Journal Articles (3)
A. K. Wittenborn, H. Rahmandad, J. Rick, N. Hosseinichimeh
Depression is a complex public health problem with considerable variation in treatment response. The systemic complexity of depression, or the feedback processes among diverse drivers of the disorder, contribute to the persistence of depression. This paper extends prior attempts to understand the complex causal feedback mechanisms that underlie depression by presenting the first broad boundary causal loop diagram of depression dynamics. Method: We applied qualitative system dynamics methods to map the broad feedback mechanisms of depression. We used a structured approach to identify candidate causal mechanisms of depression in the literature. We assessed the strength of empirical support for each mechanism and prioritized those with support from validation studies. Through an iterative process, we synthesized the empirical literature and created a conceptual model of major depressive disorder. Results: The literature review and synthesis resulted in the development of the first causal loop diagram of reinforcing feedback processes of depression. It proposes candidate drivers of illness, or inertial factors, and their temporal functioning, as well as the interactions among drivers of depression. The final causal loop diagram defines 13 key reinforcing feedback loops that involve nine candidate drivers of depression. Conclusions: Future research is needed to expand upon this initial model of depression dynamics. Quantitative extensions may result in a better understanding of the systemic syndrome of depression and contribute to personalized methods of evaluation, prevention and intervention.

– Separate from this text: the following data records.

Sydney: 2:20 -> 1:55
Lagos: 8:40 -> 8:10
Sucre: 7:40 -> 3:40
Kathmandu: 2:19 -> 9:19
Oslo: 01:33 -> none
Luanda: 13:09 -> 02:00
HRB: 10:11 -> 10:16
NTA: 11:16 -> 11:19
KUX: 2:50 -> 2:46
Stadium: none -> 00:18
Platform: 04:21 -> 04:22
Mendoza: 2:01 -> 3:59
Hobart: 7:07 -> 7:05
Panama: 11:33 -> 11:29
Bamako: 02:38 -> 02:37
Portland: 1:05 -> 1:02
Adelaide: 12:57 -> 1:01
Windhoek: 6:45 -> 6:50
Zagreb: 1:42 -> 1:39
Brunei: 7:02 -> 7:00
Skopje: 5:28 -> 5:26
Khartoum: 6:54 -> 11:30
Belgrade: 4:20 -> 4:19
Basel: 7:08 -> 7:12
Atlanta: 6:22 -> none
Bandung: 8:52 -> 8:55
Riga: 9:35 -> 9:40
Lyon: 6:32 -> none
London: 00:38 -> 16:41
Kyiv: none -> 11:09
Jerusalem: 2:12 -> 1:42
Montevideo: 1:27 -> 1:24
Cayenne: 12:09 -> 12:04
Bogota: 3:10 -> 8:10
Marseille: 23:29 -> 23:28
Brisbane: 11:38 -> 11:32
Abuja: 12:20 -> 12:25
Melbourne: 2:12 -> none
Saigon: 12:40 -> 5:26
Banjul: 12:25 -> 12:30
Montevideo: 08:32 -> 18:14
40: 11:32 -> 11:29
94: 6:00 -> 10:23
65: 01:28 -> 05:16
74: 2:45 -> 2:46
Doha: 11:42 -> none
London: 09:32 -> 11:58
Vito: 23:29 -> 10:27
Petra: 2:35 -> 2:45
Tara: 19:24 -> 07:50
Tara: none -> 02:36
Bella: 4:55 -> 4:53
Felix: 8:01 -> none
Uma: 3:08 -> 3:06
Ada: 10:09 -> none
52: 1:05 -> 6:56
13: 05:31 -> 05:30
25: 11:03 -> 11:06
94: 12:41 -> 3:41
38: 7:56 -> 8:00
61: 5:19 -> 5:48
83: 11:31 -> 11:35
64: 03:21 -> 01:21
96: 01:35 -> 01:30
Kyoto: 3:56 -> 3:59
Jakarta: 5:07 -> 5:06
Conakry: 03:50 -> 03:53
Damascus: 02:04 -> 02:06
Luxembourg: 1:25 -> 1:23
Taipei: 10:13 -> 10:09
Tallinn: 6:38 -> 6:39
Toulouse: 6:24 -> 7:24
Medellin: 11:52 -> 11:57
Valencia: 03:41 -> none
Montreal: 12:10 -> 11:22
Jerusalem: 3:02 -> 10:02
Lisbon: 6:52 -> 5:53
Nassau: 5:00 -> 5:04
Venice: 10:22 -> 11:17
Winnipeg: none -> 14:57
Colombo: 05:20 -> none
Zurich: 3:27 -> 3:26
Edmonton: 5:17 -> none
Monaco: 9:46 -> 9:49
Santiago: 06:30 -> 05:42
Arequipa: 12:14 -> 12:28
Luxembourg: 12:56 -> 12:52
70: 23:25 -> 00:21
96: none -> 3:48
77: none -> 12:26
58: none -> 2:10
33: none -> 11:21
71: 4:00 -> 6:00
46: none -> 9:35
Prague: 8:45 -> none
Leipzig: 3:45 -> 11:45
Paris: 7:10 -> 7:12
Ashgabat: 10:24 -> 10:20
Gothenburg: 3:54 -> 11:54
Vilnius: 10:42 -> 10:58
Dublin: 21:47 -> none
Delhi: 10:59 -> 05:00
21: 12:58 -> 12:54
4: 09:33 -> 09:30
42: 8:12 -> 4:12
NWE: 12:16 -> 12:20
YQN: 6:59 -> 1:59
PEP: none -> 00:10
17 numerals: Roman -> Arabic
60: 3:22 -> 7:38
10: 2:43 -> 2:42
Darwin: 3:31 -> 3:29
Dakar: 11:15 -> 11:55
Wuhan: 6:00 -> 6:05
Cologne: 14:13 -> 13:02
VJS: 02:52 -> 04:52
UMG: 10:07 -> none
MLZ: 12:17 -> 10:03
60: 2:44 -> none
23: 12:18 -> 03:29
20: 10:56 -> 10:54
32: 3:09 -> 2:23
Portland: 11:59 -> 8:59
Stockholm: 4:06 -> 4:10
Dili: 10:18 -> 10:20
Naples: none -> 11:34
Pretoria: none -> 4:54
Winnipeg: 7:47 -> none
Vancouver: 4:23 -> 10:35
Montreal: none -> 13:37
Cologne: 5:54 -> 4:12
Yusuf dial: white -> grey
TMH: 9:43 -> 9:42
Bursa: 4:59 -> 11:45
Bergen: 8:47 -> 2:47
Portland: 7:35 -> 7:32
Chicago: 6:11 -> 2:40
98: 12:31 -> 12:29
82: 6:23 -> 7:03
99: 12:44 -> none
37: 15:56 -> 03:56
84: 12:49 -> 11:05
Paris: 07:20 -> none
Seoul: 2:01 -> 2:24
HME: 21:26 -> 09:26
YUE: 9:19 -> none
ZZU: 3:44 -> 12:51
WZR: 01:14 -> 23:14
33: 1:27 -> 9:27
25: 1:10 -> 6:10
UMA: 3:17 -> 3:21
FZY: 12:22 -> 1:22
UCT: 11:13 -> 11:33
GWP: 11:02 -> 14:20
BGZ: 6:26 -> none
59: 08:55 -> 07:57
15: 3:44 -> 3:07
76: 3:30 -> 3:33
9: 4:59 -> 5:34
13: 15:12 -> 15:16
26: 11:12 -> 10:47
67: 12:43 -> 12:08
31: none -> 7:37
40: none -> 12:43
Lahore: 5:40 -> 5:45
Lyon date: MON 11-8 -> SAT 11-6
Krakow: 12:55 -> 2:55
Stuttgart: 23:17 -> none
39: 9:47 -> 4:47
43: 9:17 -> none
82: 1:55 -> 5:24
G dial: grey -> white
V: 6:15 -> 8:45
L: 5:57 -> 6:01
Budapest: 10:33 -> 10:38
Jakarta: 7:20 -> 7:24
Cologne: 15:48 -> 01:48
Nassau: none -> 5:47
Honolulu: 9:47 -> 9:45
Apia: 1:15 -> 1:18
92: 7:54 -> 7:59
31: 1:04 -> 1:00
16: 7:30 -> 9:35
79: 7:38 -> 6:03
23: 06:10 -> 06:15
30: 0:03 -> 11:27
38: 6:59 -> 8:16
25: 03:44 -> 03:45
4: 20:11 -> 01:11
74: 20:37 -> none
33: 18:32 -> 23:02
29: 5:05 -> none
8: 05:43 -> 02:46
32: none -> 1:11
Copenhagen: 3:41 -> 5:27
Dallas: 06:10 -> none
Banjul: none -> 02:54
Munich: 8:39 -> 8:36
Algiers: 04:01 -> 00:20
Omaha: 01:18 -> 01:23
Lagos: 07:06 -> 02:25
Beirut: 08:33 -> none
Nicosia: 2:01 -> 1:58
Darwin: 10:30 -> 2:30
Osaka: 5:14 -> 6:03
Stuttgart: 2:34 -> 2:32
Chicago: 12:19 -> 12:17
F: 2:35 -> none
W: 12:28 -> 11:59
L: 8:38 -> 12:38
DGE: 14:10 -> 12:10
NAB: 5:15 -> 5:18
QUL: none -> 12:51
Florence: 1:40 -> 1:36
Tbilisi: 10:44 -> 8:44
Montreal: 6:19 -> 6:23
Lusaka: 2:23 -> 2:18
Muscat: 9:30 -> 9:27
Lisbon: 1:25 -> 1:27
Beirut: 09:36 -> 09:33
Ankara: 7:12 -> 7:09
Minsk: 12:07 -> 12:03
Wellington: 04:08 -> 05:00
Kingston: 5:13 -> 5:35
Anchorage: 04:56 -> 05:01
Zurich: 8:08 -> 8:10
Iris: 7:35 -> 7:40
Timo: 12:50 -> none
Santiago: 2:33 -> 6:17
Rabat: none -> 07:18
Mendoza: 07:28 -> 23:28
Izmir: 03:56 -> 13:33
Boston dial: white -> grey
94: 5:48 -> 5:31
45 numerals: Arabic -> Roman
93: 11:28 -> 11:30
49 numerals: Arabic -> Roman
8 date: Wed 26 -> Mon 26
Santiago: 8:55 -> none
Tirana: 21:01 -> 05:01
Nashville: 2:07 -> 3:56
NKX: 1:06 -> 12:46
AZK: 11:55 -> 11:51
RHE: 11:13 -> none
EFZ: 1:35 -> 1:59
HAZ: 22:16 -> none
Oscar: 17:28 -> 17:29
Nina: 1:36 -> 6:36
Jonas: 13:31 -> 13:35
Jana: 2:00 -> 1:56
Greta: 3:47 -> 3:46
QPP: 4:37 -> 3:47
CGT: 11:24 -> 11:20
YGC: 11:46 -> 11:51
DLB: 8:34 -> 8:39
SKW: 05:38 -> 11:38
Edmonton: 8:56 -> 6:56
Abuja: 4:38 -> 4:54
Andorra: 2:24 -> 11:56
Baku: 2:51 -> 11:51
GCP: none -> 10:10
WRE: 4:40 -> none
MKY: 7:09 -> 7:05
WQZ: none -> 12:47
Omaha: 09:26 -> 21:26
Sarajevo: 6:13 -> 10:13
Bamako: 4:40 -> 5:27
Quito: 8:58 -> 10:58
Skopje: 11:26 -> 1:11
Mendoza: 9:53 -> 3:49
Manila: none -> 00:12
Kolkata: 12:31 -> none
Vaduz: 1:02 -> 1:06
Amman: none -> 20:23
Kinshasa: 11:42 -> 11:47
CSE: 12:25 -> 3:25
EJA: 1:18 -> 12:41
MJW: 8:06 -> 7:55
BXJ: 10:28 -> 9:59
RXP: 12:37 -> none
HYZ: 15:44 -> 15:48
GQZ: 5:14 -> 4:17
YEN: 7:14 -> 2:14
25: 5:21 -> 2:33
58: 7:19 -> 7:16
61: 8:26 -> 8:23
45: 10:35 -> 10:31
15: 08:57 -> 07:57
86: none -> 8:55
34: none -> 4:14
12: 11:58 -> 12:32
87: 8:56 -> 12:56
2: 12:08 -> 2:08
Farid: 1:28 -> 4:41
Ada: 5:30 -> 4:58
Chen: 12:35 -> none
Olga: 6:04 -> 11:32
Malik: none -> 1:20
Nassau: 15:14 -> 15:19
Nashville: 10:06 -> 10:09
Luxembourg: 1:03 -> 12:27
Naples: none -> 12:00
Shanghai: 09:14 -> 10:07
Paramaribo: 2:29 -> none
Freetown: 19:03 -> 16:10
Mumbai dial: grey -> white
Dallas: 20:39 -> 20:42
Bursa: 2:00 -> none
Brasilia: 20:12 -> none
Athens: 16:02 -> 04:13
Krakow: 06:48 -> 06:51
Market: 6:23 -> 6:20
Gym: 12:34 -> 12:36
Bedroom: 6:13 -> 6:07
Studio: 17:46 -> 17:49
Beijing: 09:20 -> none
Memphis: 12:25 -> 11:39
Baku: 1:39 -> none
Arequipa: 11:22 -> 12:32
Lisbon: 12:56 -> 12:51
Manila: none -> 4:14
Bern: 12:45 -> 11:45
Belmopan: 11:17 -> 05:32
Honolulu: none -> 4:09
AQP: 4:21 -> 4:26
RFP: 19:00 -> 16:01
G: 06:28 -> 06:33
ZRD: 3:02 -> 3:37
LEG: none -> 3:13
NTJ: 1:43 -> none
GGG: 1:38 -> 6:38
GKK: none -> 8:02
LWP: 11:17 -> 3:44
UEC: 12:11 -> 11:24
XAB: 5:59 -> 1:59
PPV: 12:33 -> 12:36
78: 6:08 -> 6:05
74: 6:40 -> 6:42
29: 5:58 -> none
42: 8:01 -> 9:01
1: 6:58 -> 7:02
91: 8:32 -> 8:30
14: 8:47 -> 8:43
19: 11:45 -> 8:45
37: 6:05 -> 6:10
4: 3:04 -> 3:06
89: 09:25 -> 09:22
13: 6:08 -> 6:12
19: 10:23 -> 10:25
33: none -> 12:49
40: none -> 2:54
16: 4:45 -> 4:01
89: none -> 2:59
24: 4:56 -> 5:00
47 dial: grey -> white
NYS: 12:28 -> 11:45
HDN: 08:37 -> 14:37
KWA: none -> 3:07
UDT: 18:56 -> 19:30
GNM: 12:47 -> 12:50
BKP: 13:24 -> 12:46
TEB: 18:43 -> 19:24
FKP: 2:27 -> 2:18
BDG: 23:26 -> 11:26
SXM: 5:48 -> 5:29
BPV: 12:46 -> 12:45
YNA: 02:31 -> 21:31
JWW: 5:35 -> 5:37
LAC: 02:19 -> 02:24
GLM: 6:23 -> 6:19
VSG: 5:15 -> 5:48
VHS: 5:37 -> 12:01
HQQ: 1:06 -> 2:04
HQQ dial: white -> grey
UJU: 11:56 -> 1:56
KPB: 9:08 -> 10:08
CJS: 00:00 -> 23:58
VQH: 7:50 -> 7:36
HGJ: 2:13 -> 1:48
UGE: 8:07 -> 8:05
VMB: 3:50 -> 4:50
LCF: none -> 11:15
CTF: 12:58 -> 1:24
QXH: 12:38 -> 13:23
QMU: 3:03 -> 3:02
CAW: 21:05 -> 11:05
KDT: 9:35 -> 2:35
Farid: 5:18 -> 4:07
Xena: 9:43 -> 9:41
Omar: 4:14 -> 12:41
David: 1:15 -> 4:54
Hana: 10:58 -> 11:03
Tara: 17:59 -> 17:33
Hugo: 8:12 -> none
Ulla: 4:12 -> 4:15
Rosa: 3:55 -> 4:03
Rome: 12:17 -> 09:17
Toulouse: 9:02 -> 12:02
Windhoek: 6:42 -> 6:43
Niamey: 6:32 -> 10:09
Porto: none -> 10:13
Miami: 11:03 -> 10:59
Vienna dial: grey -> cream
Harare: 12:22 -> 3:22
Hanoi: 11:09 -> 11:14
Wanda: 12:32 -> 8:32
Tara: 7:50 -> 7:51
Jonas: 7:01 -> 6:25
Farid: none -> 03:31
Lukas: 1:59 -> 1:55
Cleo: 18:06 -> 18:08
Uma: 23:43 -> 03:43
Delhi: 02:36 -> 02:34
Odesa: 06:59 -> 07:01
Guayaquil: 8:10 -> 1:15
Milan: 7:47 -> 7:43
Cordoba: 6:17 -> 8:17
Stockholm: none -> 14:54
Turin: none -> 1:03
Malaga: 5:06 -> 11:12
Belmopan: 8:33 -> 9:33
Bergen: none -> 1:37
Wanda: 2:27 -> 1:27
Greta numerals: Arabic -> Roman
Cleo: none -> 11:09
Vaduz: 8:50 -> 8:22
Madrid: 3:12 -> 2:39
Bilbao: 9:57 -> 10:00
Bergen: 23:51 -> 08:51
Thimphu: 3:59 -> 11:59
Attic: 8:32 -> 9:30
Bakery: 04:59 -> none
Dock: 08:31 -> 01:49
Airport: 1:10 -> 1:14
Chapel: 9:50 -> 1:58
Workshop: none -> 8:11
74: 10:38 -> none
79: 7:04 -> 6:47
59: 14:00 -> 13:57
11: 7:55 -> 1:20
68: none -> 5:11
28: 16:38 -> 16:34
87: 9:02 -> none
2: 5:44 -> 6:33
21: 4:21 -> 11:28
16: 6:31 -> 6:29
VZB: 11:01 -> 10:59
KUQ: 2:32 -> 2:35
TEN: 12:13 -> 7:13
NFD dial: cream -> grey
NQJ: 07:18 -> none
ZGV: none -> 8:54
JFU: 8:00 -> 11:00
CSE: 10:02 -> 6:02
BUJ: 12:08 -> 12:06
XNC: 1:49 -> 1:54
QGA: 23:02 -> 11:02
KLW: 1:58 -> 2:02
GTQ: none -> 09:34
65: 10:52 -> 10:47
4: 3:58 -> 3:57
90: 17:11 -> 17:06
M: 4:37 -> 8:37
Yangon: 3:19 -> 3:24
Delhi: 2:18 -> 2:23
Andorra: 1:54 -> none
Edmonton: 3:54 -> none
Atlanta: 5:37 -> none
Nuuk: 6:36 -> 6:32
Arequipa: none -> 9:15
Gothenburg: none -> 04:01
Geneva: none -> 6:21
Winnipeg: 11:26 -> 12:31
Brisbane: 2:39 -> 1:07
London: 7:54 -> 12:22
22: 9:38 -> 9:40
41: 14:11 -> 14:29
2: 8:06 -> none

Wayne H. Denton, Andrea K. Wittenborn, Robert N. Golden
This is the first study to evaluate adding emotionally focused therapy for couples (EFT) to antidepressant medication in the treatment of women with major depressive disorder and comorbid relationship discord. Twenty‐four women and their male partners were randomized to 6 months of medication management alone (MM) or MM augmented with EFT (MM + EFT). MM followed the Texas Medication Algorithm Project guidelines. Fifteen EFT sessions were delivered following the EFT treatment manual. The primary outcome was severity of depressive symptoms (assessed by the 30‐item Inventory of Depressive Symptomatology—Clinician Rated version [IDS‐C30] administrated by evaluators blinded to cell assignment). Secondary outcome was relationship quality as assessed by the Quality of Marriage Index. Results from assessments at intake, termination, and two posttreatment follow‐ups were analyzed using growth analysis techniques. IDS‐C30 scores improved over 6 months of treatment, regardless of the treatment assignment, and women receiving MM + EFT experienced significantly more improvement in relationship quality compared with women in MM. Because relationship discord after depression treatment predicts worse outcome, interventions improving relationship quality may reduce depression relapse and recurrence. Testing this hypothesis in larger samples with longer follow‐up could contribute to knowledge on the mechanisms involved in determining the course of depressive illness.
Andrea K. Wittenborn, Megan L. Dolbin‐MacNab, Margaret K. Keiley
With training that emphasizes relationship systems, marriage and family therapists are uniquely attuned to interpersonal dynamics, interdependence, and the influence of relationships on individuals’ perceptions, beliefs, and attitudes. While recent statistical advances have contributed to a proliferation of resources designed to introduce researchers to dyadic data analysis, guidelines related to the methodological aspects of dyadic research design have received less attention. Given the potential advantages of dyadic designs for examining couple and family relational and therapeutic processes, the purpose of this article is to introduce marriage and family therapy researchers to dyadic research methodology. Using examples from our own research, we discuss methodological considerations and lessons learned related to sampling, measurement, data collection, and ethics. Recommendations for future dyadic research are provided.